I resolved to acquit myself well in RE-1. I am pleased to record that I did. My definition of acquitting myself well parted ways, admittedly, with the Training Team’s, but a man must be allowed his own standards. The upshot was that I did not merely keep my place; I graduated, with full honours, to the post of most experienced member of Weak List-2. The promotion raised a few eyebrows. A colleague or two assumed a clerical error and said so. But the register held firm, and so did I. I had achieved what no other officer of the 73rd course could claim: selection to the weak list twice in succession. From ‘weak’ to ‘weaker’ in the space of a few weeks, and not a soul able to match it.
I now await the results of RE-2. My faith in the system remains total.
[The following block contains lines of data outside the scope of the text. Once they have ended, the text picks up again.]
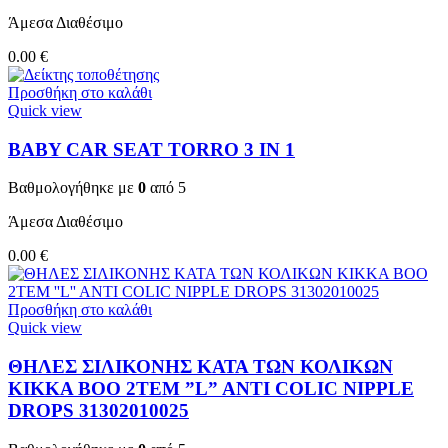
Άμεσα Διαθέσιμο
0.00
€
Προσθήκη στο καλάθι
Quick view
BABY CAR SEAT TORRO 3 ΙΝ 1
Βαθμολογήθηκε με
0
από 5
Άμεσα Διαθέσιμο
0.00
€
Προσθήκη στο καλάθι
Quick view
ΘΗΛΕΣ ΣΙΛΙΚΟΝΗΣ ΚΑΤΑ ΤΩΝ ΚΟΛΙΚΩΝ
KIKKA BOO 2TEM ”L” ANTI COLIC NIPPLE
DROPS 31302010025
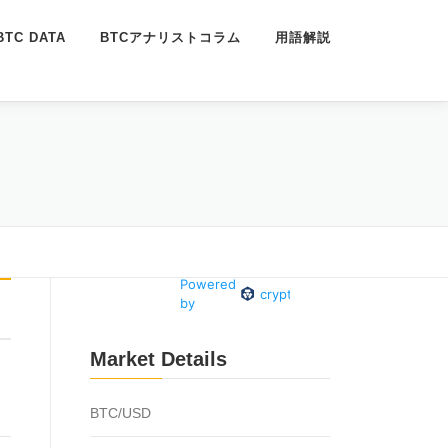
BTC DATA
BTCアナリストコラム
用語解説
Market Details
BTC/USD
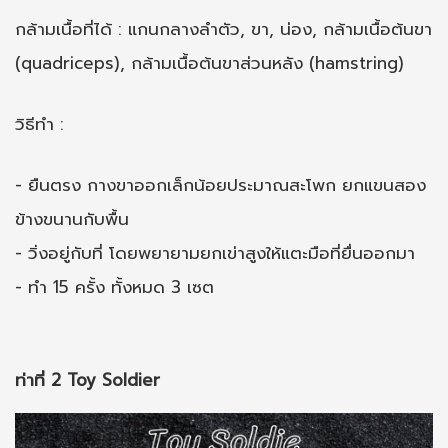
กล้ามเนื้อที่ได้ : แกนกลางลำตัว, ขา, น่อง, กล้ามเนื้อต้นขา
(quadriceps), กล้ามเนื้อต้นขาส่วนหลัง (hamstring)
วิธีทำ :
- ยืนตรง กางขาออกเล็กน้อยประมาณสะโพก ยกแขนสอง
ข้างขนานกับพื้น
- วิ่งอยู่กับที่ โดยพยายามยกเข่าสูงให้แตะมือที่ยื่นออกมา
- ทำ 15 ครั้ง ทั้งหมด 3 เซต
ท่าที่ 2 Toy Soldier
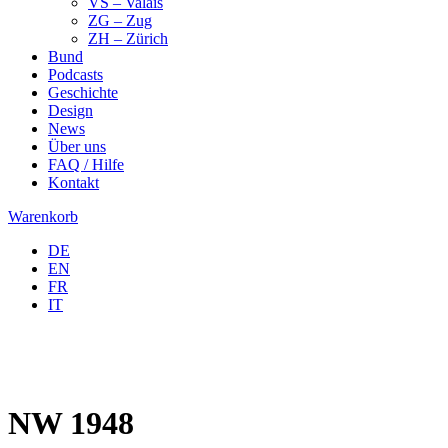
VS – Valais
ZG – Zug
ZH – Zürich
Bund
Podcasts
Geschichte
Design
News
Über uns
FAQ / Hilfe
Kontakt
Warenkorb
DE
EN
FR
IT
NW 1948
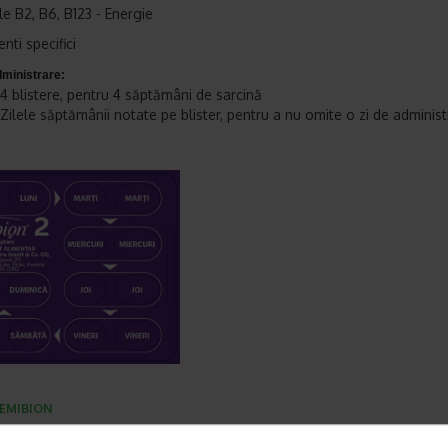
le B2, B6, B123 - Energie
enti specifici
ministrare:
4 blistere, pentru 4 săptămâni de sarcină
Zilele săptămânii notate pe blister, pentru a nu omite o zi de administ
EMIBION
et te asteptam in cea mai apropiata farmacie Catena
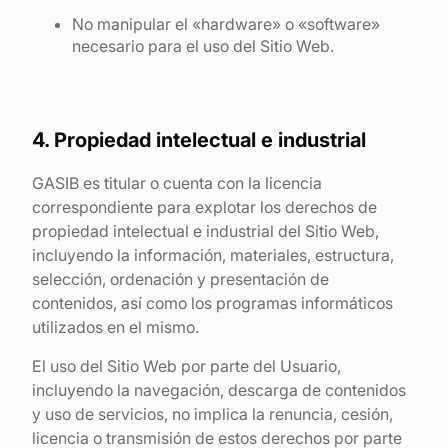
No manipular el «hardware» o «software»
necesario para el uso del Sitio Web.
4. Propiedad intelectual e industrial
GASIB es titular o cuenta con la licencia
correspondiente para explotar los derechos de
propiedad intelectual e industrial del Sitio Web,
incluyendo la información, materiales, estructura,
selección, ordenación y presentación de
contenidos, así como los programas informáticos
utilizados en el mismo.
El uso del Sitio Web por parte del Usuario,
incluyendo la navegación, descarga de contenidos
y uso de servicios, no implica la renuncia, cesión,
licencia o transmisión de estos derechos por parte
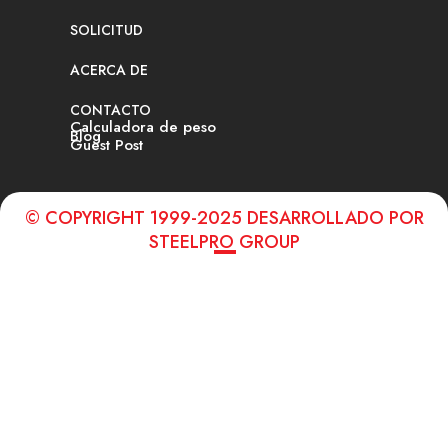
SOLICITUD
ACERCA DE
CONTACTO
Calculadora de peso
Blog
Guest Post
© COPYRIGHT 1999-2025 DESARROLLADO POR
STEELPRO GROUP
Let them bring on Weak List-3; I am, after all, its natural candidate, and I would not wish to break a record I have worked so hard to set. Cheers.
Update. This morning I had my counselling with the SI, the Senior Instructor, a Brigadier who heads Delta Division and to whom all the DS, and all of us, ultimately answer. He had news. The weak list, he informed me, has been abolished. The whole apparatus, the register, the Saturday parade, the soft-focus fundamentals, gone, as though it had never existed. No more ignominy. I confess to a small, traitorous pang. I had been the last and the greatest name on a list that no longer exists, undisputed champion of a contest the authorities have quietly resolved never to hold again. There is, I find, no medal for that.